As I was going through things today, I was contemplating a dish and realized I didn’t actually need it but that I liked it; I also realized that God is asking me to give it up.  I looked at the icons and realized the Heavenly Hosts are around us all the time.  They are watching us, interceding for us, and praying for us.  They encourage me through the words of others, and through their presence in the Church Triumphant, to make the right choices when faced with decisions.  The greatest gift God gave us is the gift of sharing His life.  We have been made “partakers of the divine nature” (2 PT 1:4) and when we live a life of faith, this relationship is deepened, furthering the process of our divination or theosis.  This movement continues through our life and death and will not be complete until the resurrection of all mankind on the last day.  Then our risen bodies as well as our spirits will share in the resurrection life and partake in glory, “We know we shall be like Him, for we shall see Him as He is.” (1 Jn 3:2) [God with Us publications, “What Eastern Christians Believe”].  I am certainly not a finished product, but a work in progress.  Today I learned that this process of theosis begun in me is sparked now and then through the words and actions of others.  Just bringing my attention back to the icons on our mantle took the drudgery aspect out of purging, packing, and moving, and brought me back to the reasons we are doing this – a new life. And it was so very easy to put that dish I was contemplating into the “give away” pile.
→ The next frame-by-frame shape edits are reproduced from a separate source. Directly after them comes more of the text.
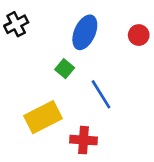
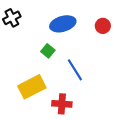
blue ellipse: (85, 32) -> (63, 24), turned 50

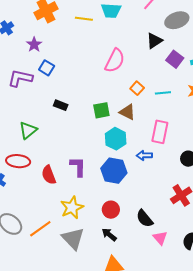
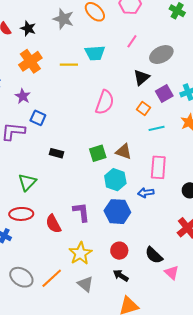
purple square: (175, 59) -> (164, 93), turned 30
orange square: (137, 88) -> (144, 109), moved
gray triangle: (73, 239) -> (85, 284), size x0.7

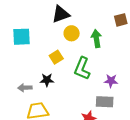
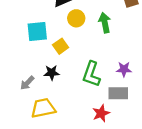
cyan square: (21, 37) -> (37, 31), moved
green L-shape: (82, 68) -> (91, 74), moved
gray arrow: (25, 88) -> (27, 83), turned -40

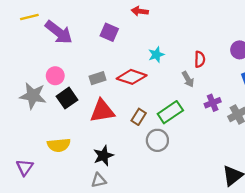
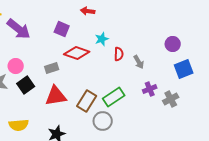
cyan star: (156, 55) -> (102, 39), moved
red semicircle: (200, 59) -> (119, 54), moved
red diamond: (132, 77) -> (77, 53), moved
gray arrow: (188, 79) -> (139, 62), moved
brown rectangle: (139, 117) -> (87, 101), size x1.5

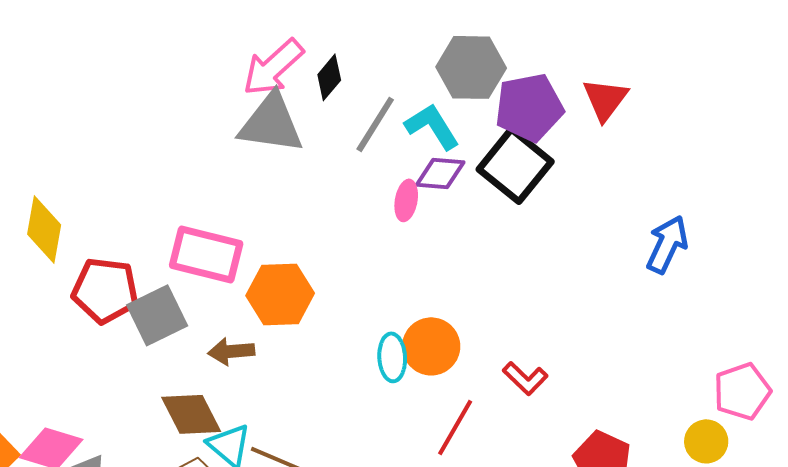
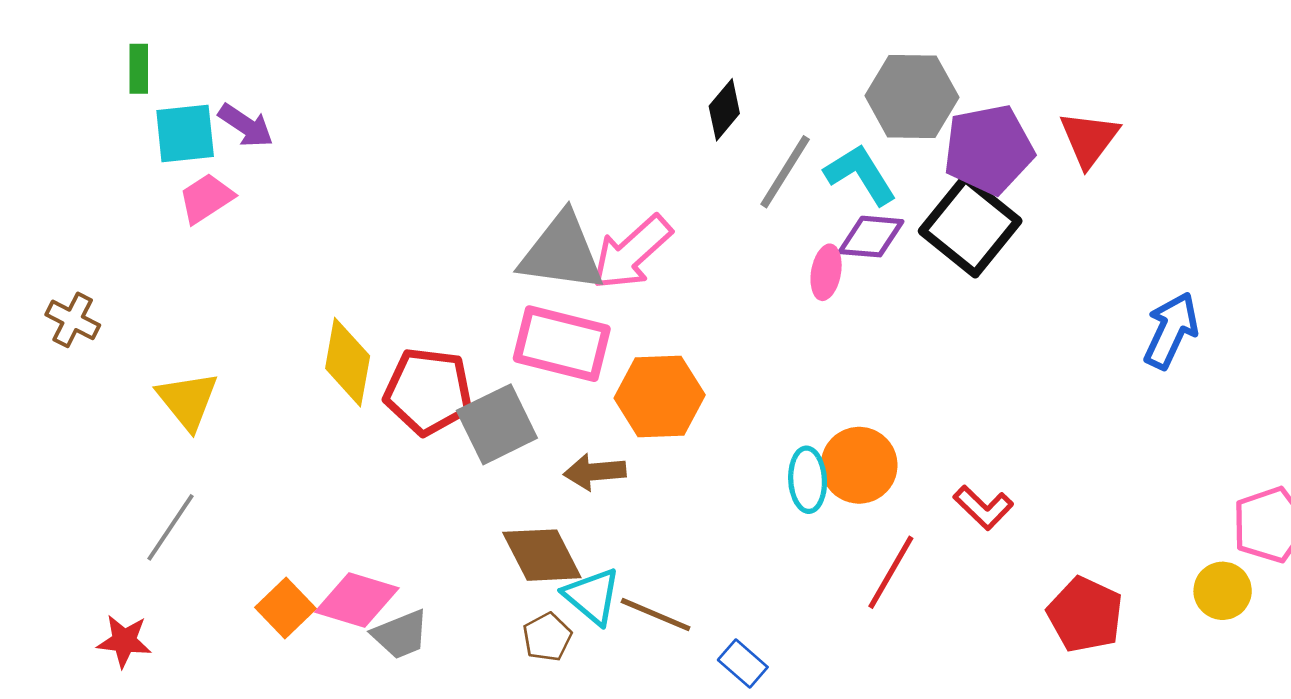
pink arrow: (273, 67) -> (632, 252), moved
gray triangle: (271, 123) -> (562, 252), moved
yellow diamond: (44, 229) -> (348, 362), moved

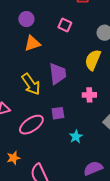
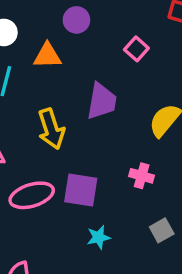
orange triangle: (32, 43) -> (47, 56), moved
purple trapezoid: (58, 74) -> (102, 101), moved
purple square: (58, 113) -> (81, 190), size x1.5

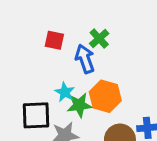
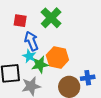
green cross: (99, 39) -> (51, 18), size x1.5
blue arrow: (85, 59) -> (31, 41), moved

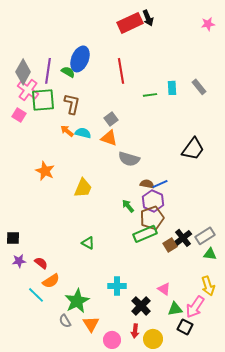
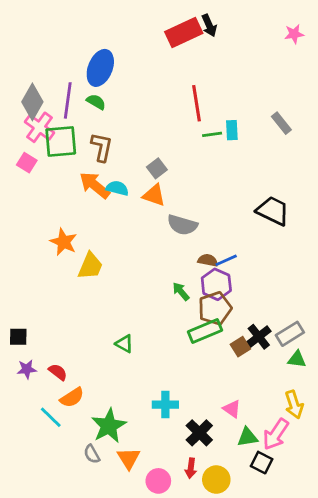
blue ellipse: (80, 59) -> (100, 68), moved
red line: (121, 71) -> (196, 103), moved
cyan rectangle: (172, 88) -> (232, 130), moved
orange arrow: (67, 131) -> (95, 185), size x1.6
black trapezoid: (193, 149) -> (273, 211), turned -100
yellow trapezoid: (83, 188) -> (90, 266), moved

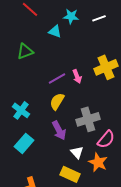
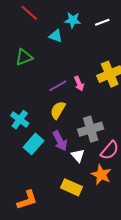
cyan rectangle: (24, 143) -> (33, 144), moved
white triangle: (77, 152) -> (78, 156), moved

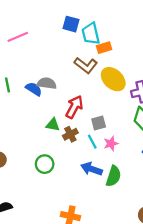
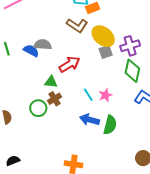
red arrow: (74, 107) -> (70, 64), turned 35
gray square: (99, 123) -> (106, 52), moved
brown cross: (70, 134) -> (55, 99), moved
green circle: (45, 164) -> (38, 108), moved

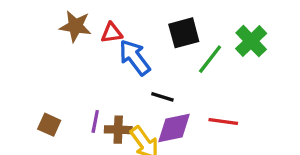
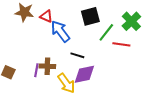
red triangle: (112, 33) -> (46, 16), turned 32
red line: (223, 121) -> (121, 44), moved
brown cross: (118, 130) -> (47, 66), moved

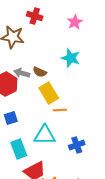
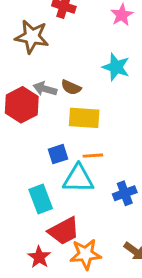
yellow rectangle: (49, 93) -> (84, 118), turned -55
orange line: (60, 110) -> (93, 156), moved
blue square: (11, 118) -> (58, 154), moved

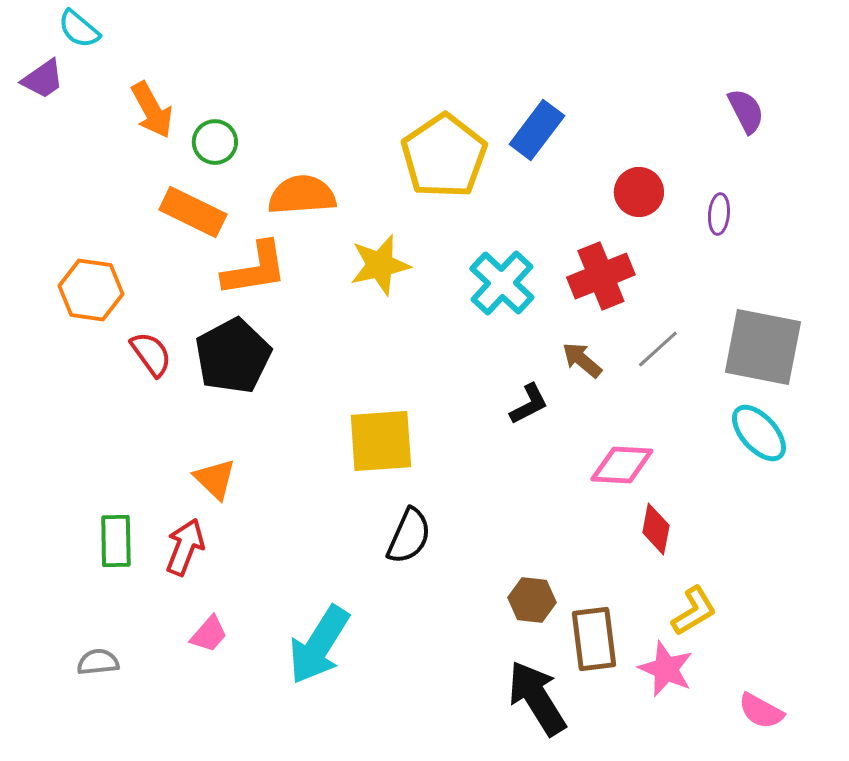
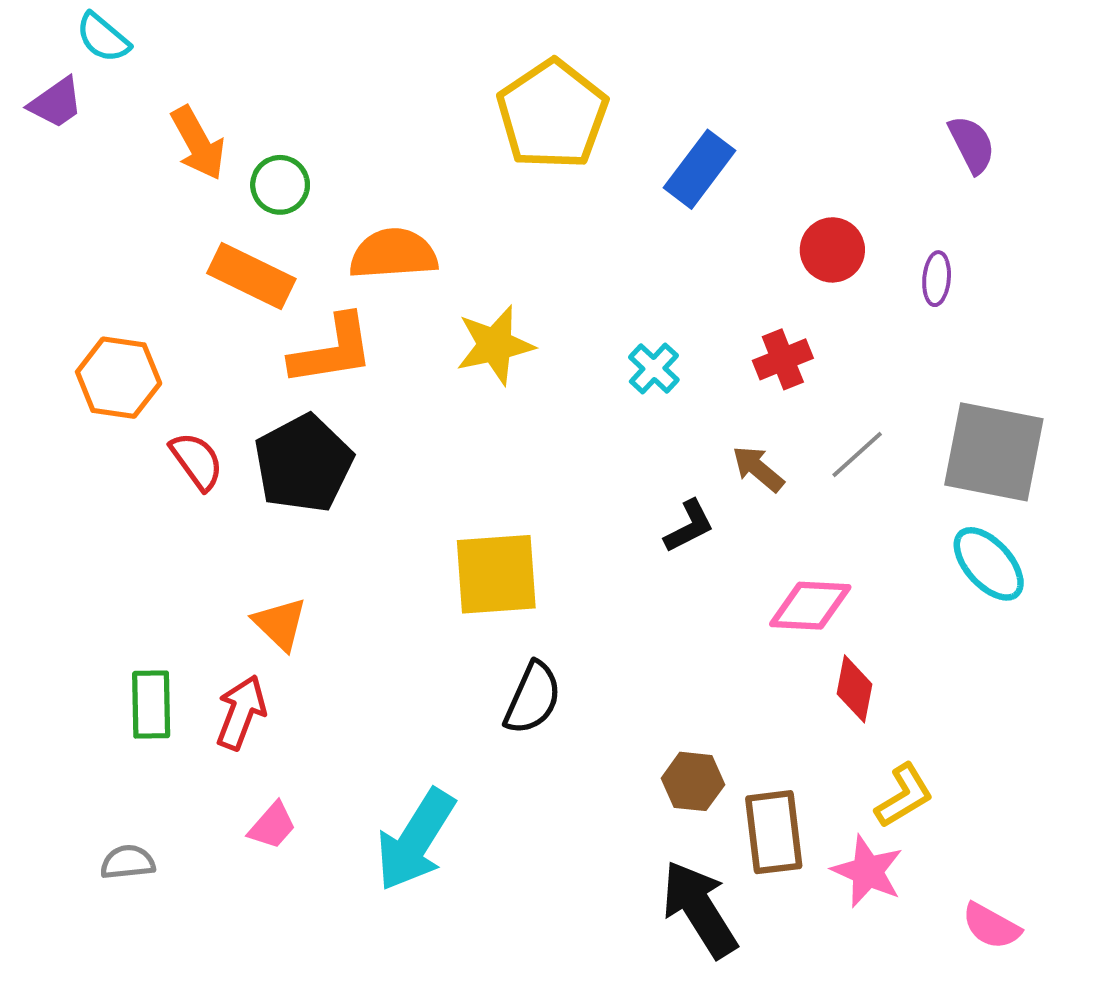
yellow pentagon: (444, 156) -> (552, 114), moved
red cross: (601, 276) -> (783, 359), size x0.7
cyan cross: (502, 283) -> (654, 368), size x0.6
Russian baptismGod has given me this incredible gift of faith and even though many would find me to be middle-aged, or even old (agh!!), I feel like I am just beginning to live what I believe with no compromise.  I spoke with a man on the phone today who is a devout Catholic, husband, and father who is suffering through a divorce he does not want.  He was lamenting how easy it is for most people to set aside their beliefs and choose the culture over those beliefs.  I agreed with him and tried to offer him some comfort.  But there is not much I can say, other than to agree with him.   It is much easier to accept what we don’t believe, when their is societal pressure to do so.  That is witnessed by the divorce rate, abortion rate, unmarried parenthood the norm; so may examples to cite.  And it is a one of the prime motivators in why we are choosing to move.  We are going toward family, but it is also an opportunity to do with less, to live simply, and to become the people we really want to be.  My husband is free to choose a completely different career.  We are also choosing to shape our daily lives in a different way; time is going to be spent enjoying our family and not so focused on working.  We are also going to worship in a more family-oriented way.  God has been giving us chance after chance, and we are taking this one and choosing the path that God is offering us.  A step in faith, to be sure, but it is not out of fear, but with that same joy I felt when I looked up at the icons on our mantle; a joy deeply felt that God is with us, and with the cloud of witnesses there to comfort me.  And I know this is right.